Yasaklar ve tehditlerle bölücülükle mücadele etmenin kesinlikle gerekli olmadığını, aksine bölgelere daha fazla ekonomik ve siyasi özgürlük verilmesi gerektiğini belirten Lifşits’e göre bölgelerin birçok konuda politikalarını bağımsız olarak belirlemesi ve vergi gelirlerinin büyük kısmının bölgelerde kalması gerektiğini söyleyerek sözlerini şöyle tamamladı: “Ve elbette, federal merkezin bölgeler arasındaki sınırları kendi iradesiyle ayarlaması da kabul edilemez. Ve şu anda en acil görev, İnguş davasındaki sanıkları serbest bırakmaktır; ki hem hüküm giymiş olanları, hem de beklemede olanları. Sokurov’un söyledikleri kesinlikle doğru” dedi.

Sivil İnisiyatif Partisi’nin İnguş şubesi lideri Magomed Khazbiev de Kavkaz Reali’ye yaptığı açıklamada, Alexander Sokurov’un Kuzey Kafkasya’ya dair sözlerini ve konumunu destekledi. Khazbiev, “Söylediği her şey doğru. Eğer, devlet başkanıyla, ülkemizde yaşayanların gerçek sorunları hakkında açıkça konuşan daha fazla insan olsaydı Rusya bu uçuruma düşmezdi” dedi.

İnguş eylemci, bugün Rusya’da gerçek bir federal sistem olmadığına, bunun 2000’lerin başında yıkıldığına inanıyor. Ona göre, Moskova tarafından fiilen atanan bölge başkanları halka karşı sorumlu değiller; sadece, başkanlık idaresindeki küratörlerinden korkuyorlar ve onların isteklerini yerine getiriyorlar. Hükümet başkanları, milletvekilleri, bakanların işverenleri de halk değil, Kremlin. “Onlar burada kimseye hiçbir şey borçlu değiller. Bu nedenle, yeni görev alan her bakan, çalışmanın ilk haftalarından itibaren ailesini Moskova’ya taşır. Çalışma süresinde bir daire, yazlık konut, otopark satın alır.  Cumhuriyetimiz küçüktür ve herkes herkesi tanır. Geçtiğimiz yıllarda, eski bakanların neredeyse hiçbiri cumhuriyette kalmadı, hepsi başkente gitti” diye açıklıyor sözlerini Khazbiev.

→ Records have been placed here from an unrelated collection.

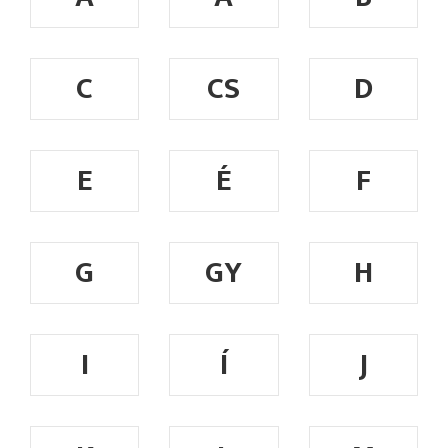
C
CS
D
E
É
F
G
GY
H
I
Í
J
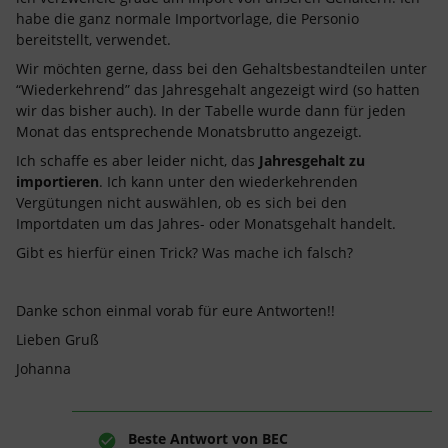
habe die ganz normale Importvorlage, die Personio
bereitstellt, verwendet.
Wir möchten gerne, dass bei den Gehaltsbestandteilen unter
“Wiederkehrend” das Jahresgehalt angezeigt wird (so hatten
wir das bisher auch). In der Tabelle wurde dann für jeden
Monat das entsprechende Monatsbrutto angezeigt.
Ich schaffe es aber leider nicht, das
Jahresgehalt zu
importieren
. Ich kann unter den wiederkehrenden
Vergütungen nicht auswählen, ob es sich bei den
Importdaten um das Jahres- oder Monatsgehalt handelt.
Gibt es hierfür einen Trick? Was mache ich falsch?
Danke schon einmal vorab für eure Antworten!!
Lieben Gruß
Johanna
Beste Antwort von
BEC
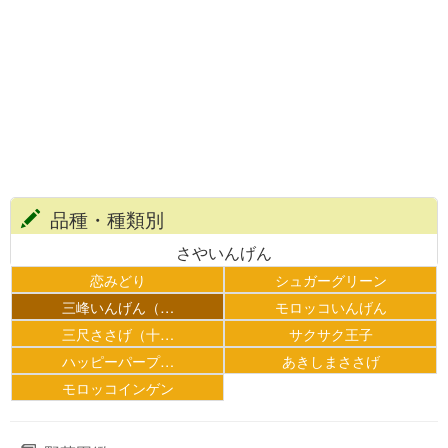
品種・種類別
さやいんげん
恋みどり
シュガーグリーン
三峰いんげん（…
モロッコいんげん
三尺ささげ（十…
サクサク王子
ハッピーパープ…
あきしまささげ
モロッコインゲン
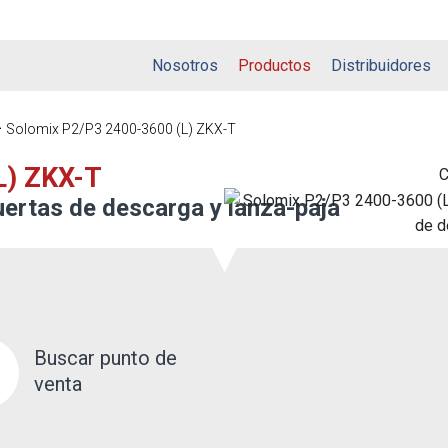
Nosotros
Productos
Distribuidores
Solomix P2/P3 2400-3600 (L) ZKX-T
L) ZKX-T
C
uertas de descarga y lanza-paja
Buscar punto de
venta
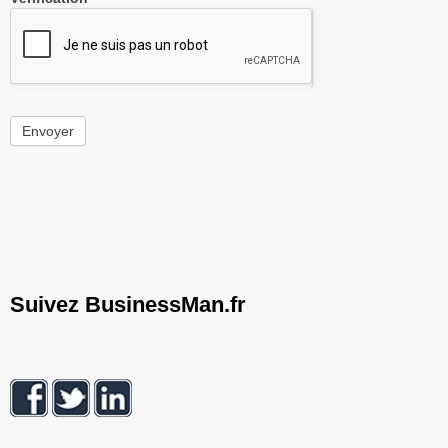
Envoyer
Suivez BusinessMan.fr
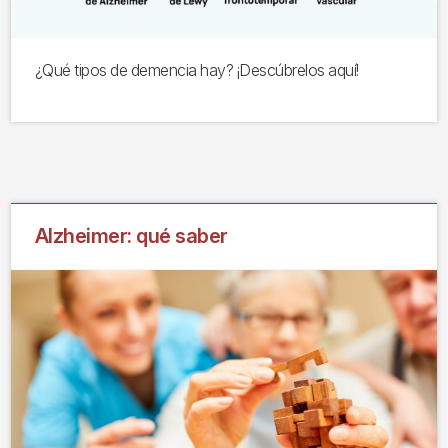
¿Qué tipos de demencia hay? ¡Descúbrelos aquí!
Alzheimer: qué saber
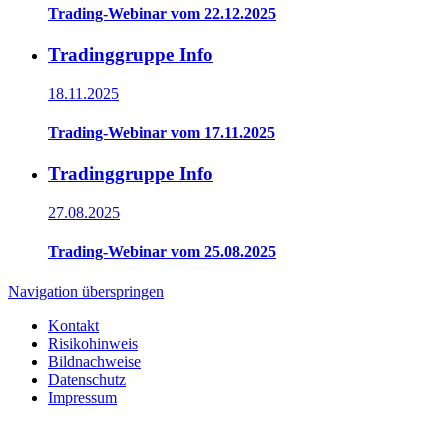
Trading-Webinar vom 22.12.2025
Tradinggruppe Info
18.11.2025
Trading-Webinar vom 17.11.2025
Tradinggruppe Info
27.08.2025
Trading-Webinar vom 25.08.2025
Navigation überspringen
Kontakt
Risikohinweis
Bildnachweise
Datenschutz
Impressum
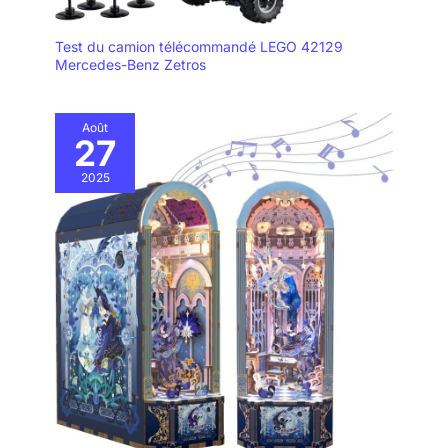
Test du camion télécommandé LEGO 42129
Mercedes-Benz Zetros
Août
27
2025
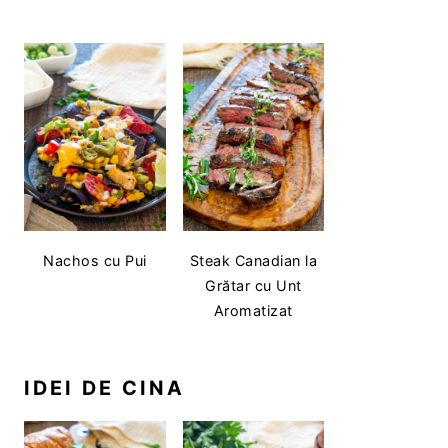
Nachos cu Pui
Steak Canadian la
Grătar cu Unt
Aromatizat
IDEI DE CINA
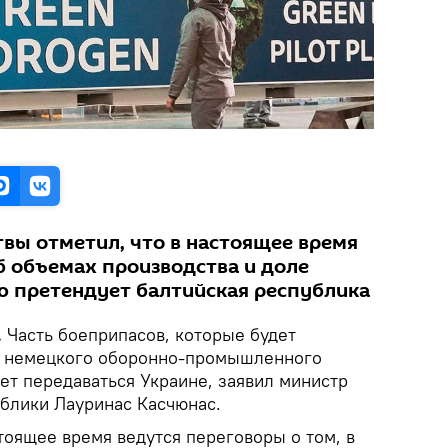
вы отметил, что в настоящее время
б объемах производства и доле
ю претендует балтийская республика
.
Часть боеприпасов, которые будет
од немецкого оборонно-промышленного
ет передаваться Украине, заявил министр
блики Лауринас Касчюнас.
тоящее время ведутся переговоры о том, в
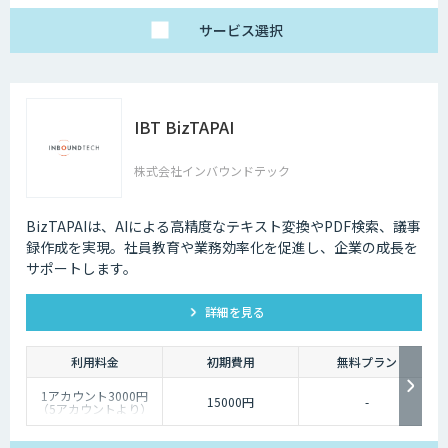
サービス
選択
IBT BizTAPAI
株式会社インバウンドテック
BizTAPAIは、AIによる高精度なテキスト変換やPDF検索、議事
録作成を実現。社員教育や業務効率化を促進し、企業の成長を
サポートします。
詳細を見る
利用料金
初期費用
無料プラン
1アカウント3000円
15000円
-
（5アカウントより）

Milletvekili Khazbiev, Putin’in “ülkede iki bin toprak iddiası” hakkındaki sözleri hakkında da yorumda bulunarak şunları söyledi:

“Sorun 30 yıldır ortada duruyor. Ve yetkililer sorunu çözmek için hiçbir şey yapmadılar. Babamın pasaportunda Şolkhi köyünde doğduğu yazıyor. Şimdi Vladikavkaz’ın bir banliyösü olan Oktyabrsky köyü. Babamın, büyükbabamın doğduğu evde şimdi yabancılar yaşıyor. 1992 savaşından sonra cumhuriyetteki birçok kişi terk edilmiş evlerine geri dönme niyetinde oldukları için, hala karavanlarda kararsız şekilde yaşıyor. Birkaç kuşak zaten bu düşünceyle büyüdü. Ama merkez hiçbir şey olmuyormuş gibi davranarak soruna gözlerini kapatıyor.”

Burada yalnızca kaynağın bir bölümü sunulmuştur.